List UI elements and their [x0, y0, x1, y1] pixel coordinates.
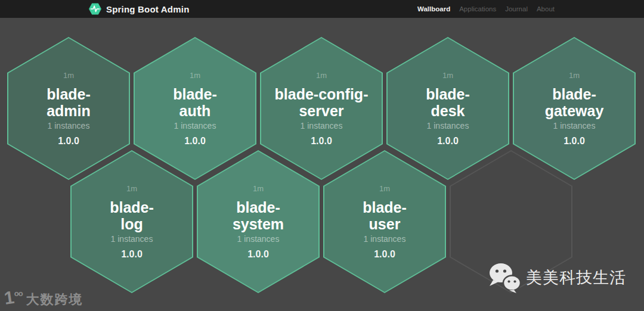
app-header: Spring Boot Admin WallboardApplicationsJ…	[0, 0, 644, 18]
tile-app-name: blade-gateway	[545, 86, 604, 119]
tile-app-name-line: gateway	[545, 102, 604, 119]
tile-age: 1m	[316, 71, 327, 80]
nav-item-about[interactable]: About	[537, 5, 555, 13]
tile-app-name-line: blade-	[110, 199, 154, 216]
tile-app-name: blade-system	[233, 199, 284, 232]
tile-app-name-line: desk	[426, 102, 470, 119]
tile-app-name-line: admin	[47, 102, 91, 119]
tile-version: 1.0.0	[184, 136, 206, 147]
tile-instance-count: 1 instances	[237, 234, 280, 244]
tile-app-name-line: blade-	[363, 199, 407, 216]
tile-age: 1m	[379, 184, 390, 193]
tile-app-name-line: log	[110, 216, 154, 232]
spring-boot-admin-logo-icon	[88, 2, 102, 15]
brand-title: Spring Boot Admin	[106, 4, 190, 14]
tile-app-name: blade-admin	[47, 86, 91, 119]
tile-app-name-line: blade-	[47, 86, 91, 102]
tile-instance-count: 1 instances	[48, 121, 90, 130]
tile-age: 1m	[442, 71, 453, 80]
tile-app-name-line: system	[233, 216, 284, 232]
tile-version: 1.0.0	[437, 136, 459, 147]
hex-tile-content: 1m blade-user 1 instances 1.0.0	[323, 150, 446, 293]
brand[interactable]: Spring Boot Admin	[88, 2, 190, 15]
nav-item-wallboard[interactable]: Wallboard	[417, 5, 450, 13]
tile-app-name-line: server	[275, 102, 369, 119]
tile-version: 1.0.0	[374, 249, 395, 260]
tile-app-name-line: blade-	[173, 86, 217, 102]
tile-app-name-line: blade-config-	[275, 86, 369, 102]
wallboard: 1m blade-admin 1 instances 1.0.0 1m blad…	[0, 18, 644, 311]
hex-tile-blade-user[interactable]: 1m blade-user 1 instances 1.0.0	[323, 150, 446, 293]
tile-instance-count: 1 instances	[553, 121, 596, 130]
hex-tile-empty	[450, 150, 572, 293]
tile-app-name-line: blade-	[426, 86, 470, 102]
tile-instance-count: 1 instances	[174, 121, 216, 130]
tile-version: 1.0.0	[311, 136, 332, 147]
tile-instance-count: 1 instances	[111, 234, 153, 244]
tile-age: 1m	[63, 71, 74, 80]
hex-tile-blade-log[interactable]: 1m blade-log 1 instances 1.0.0	[70, 150, 193, 293]
tile-app-name: blade-log	[110, 199, 154, 232]
tile-app-name: blade-auth	[173, 86, 217, 119]
tile-version: 1.0.0	[247, 249, 269, 260]
tile-instance-count: 1 instances	[364, 234, 406, 244]
tile-app-name: blade-config-server	[275, 86, 369, 119]
tile-version: 1.0.0	[58, 136, 79, 147]
tile-app-name: blade-user	[363, 199, 407, 232]
tile-version: 1.0.0	[121, 249, 143, 260]
tile-app-name-line: user	[363, 216, 407, 232]
empty-hex-fill	[451, 151, 571, 292]
tile-app-name-line: auth	[173, 102, 217, 119]
tile-app-name: blade-desk	[426, 86, 470, 119]
tile-instance-count: 1 instances	[427, 121, 469, 130]
tile-instance-count: 1 instances	[301, 121, 343, 130]
tile-app-name-line: blade-	[545, 86, 604, 102]
tile-app-name-line: blade-	[233, 199, 284, 216]
hex-tile-blade-system[interactable]: 1m blade-system 1 instances 1.0.0	[197, 150, 320, 293]
nav-item-journal[interactable]: Journal	[505, 5, 528, 13]
tile-age: 1m	[190, 71, 200, 80]
tile-age: 1m	[253, 184, 264, 193]
tile-age: 1m	[126, 184, 137, 193]
hex-tile-content: 1m blade-log 1 instances 1.0.0	[70, 150, 193, 293]
tile-age: 1m	[569, 71, 580, 80]
tile-version: 1.0.0	[564, 136, 585, 147]
nav-item-applications[interactable]: Applications	[459, 5, 496, 13]
hex-tile-content: 1m blade-system 1 instances 1.0.0	[197, 150, 320, 293]
main-nav: WallboardApplicationsJournalAbout	[417, 5, 555, 13]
________________________
Instructions for the task —
Repeat the listing word for word, omitting the pictures.

Solved exercise —
List UI elements and their [x0, y0, x1, y1] pixel coordinates.
app-header: Spring Boot Admin WallboardApplicationsJ…	[0, 0, 644, 18]
tile-app-name: blade-gateway	[545, 86, 604, 119]
tile-app-name-line: gateway	[545, 102, 604, 119]
tile-age: 1m	[316, 71, 327, 80]
nav-item-about[interactable]: About	[537, 5, 555, 13]
tile-app-name-line: blade-	[110, 199, 154, 216]
tile-app-name: blade-system	[233, 199, 284, 232]
tile-app-name-line: desk	[426, 102, 470, 119]
tile-app-name-line: admin	[47, 102, 91, 119]
tile-version: 1.0.0	[184, 136, 206, 147]
tile-instance-count: 1 instances	[237, 234, 280, 244]
tile-app-name-line: blade-	[363, 199, 407, 216]
tile-age: 1m	[379, 184, 390, 193]
tile-app-name-line: log	[110, 216, 154, 232]
spring-boot-admin-logo-icon	[88, 2, 102, 15]
brand-title: Spring Boot Admin	[106, 4, 190, 14]
tile-app-name: blade-admin	[47, 86, 91, 119]
tile-app-name-line: blade-	[47, 86, 91, 102]
tile-instance-count: 1 instances	[48, 121, 90, 130]
tile-age: 1m	[442, 71, 453, 80]
tile-app-name-line: system	[233, 216, 284, 232]
tile-version: 1.0.0	[437, 136, 459, 147]
hex-tile-content: 1m blade-user 1 instances 1.0.0	[323, 150, 446, 293]
brand[interactable]: Spring Boot Admin	[88, 2, 190, 15]
nav-item-wallboard[interactable]: Wallboard	[417, 5, 450, 13]
tile-app-name-line: server	[275, 102, 369, 119]
tile-version: 1.0.0	[374, 249, 395, 260]
tile-app-name-line: blade-	[173, 86, 217, 102]
tile-app-name-line: blade-config-	[275, 86, 369, 102]
wallboard: 1m blade-admin 1 instances 1.0.0 1m blad…	[0, 18, 644, 311]
hex-tile-blade-user[interactable]: 1m blade-user 1 instances 1.0.0	[323, 150, 446, 293]
tile-instance-count: 1 instances	[553, 121, 596, 130]
hex-tile-empty	[450, 150, 572, 293]
tile-app-name-line: blade-	[426, 86, 470, 102]
tile-instance-count: 1 instances	[174, 121, 216, 130]
tile-version: 1.0.0	[311, 136, 332, 147]
tile-instance-count: 1 instances	[111, 234, 153, 244]
tile-age: 1m	[63, 71, 74, 80]
hex-tile-blade-log[interactable]: 1m blade-log 1 instances 1.0.0	[70, 150, 193, 293]
tile-app-name: blade-log	[110, 199, 154, 232]
tile-app-name: blade-auth	[173, 86, 217, 119]
tile-version: 1.0.0	[247, 249, 269, 260]
tile-instance-count: 1 instances	[364, 234, 406, 244]
tile-app-name: blade-config-server	[275, 86, 369, 119]
tile-version: 1.0.0	[58, 136, 79, 147]
tile-app-name: blade-user	[363, 199, 407, 232]
tile-version: 1.0.0	[121, 249, 143, 260]
tile-app-name-line: user	[363, 216, 407, 232]
empty-hex-fill	[451, 151, 571, 292]
tile-app-name-line: auth	[173, 102, 217, 119]
tile-app-name: blade-desk	[426, 86, 470, 119]
tile-instance-count: 1 instances	[427, 121, 469, 130]
tile-instance-count: 1 instances	[301, 121, 343, 130]
tile-app-name-line: blade-	[545, 86, 604, 102]
tile-app-name-line: blade-	[233, 199, 284, 216]
hex-tile-blade-system[interactable]: 1m blade-system 1 instances 1.0.0	[197, 150, 320, 293]
nav-item-journal[interactable]: Journal	[505, 5, 528, 13]
tile-age: 1m	[190, 71, 200, 80]
tile-age: 1m	[253, 184, 264, 193]
tile-age: 1m	[126, 184, 137, 193]
hex-tile-content: 1m blade-log 1 instances 1.0.0	[70, 150, 193, 293]
tile-age: 1m	[569, 71, 580, 80]
tile-version: 1.0.0	[564, 136, 585, 147]
nav-item-applications[interactable]: Applications	[459, 5, 496, 13]
hex-tile-content: 1m blade-system 1 instances 1.0.0	[197, 150, 320, 293]
main-nav: WallboardApplicationsJournalAbout	[417, 5, 555, 13]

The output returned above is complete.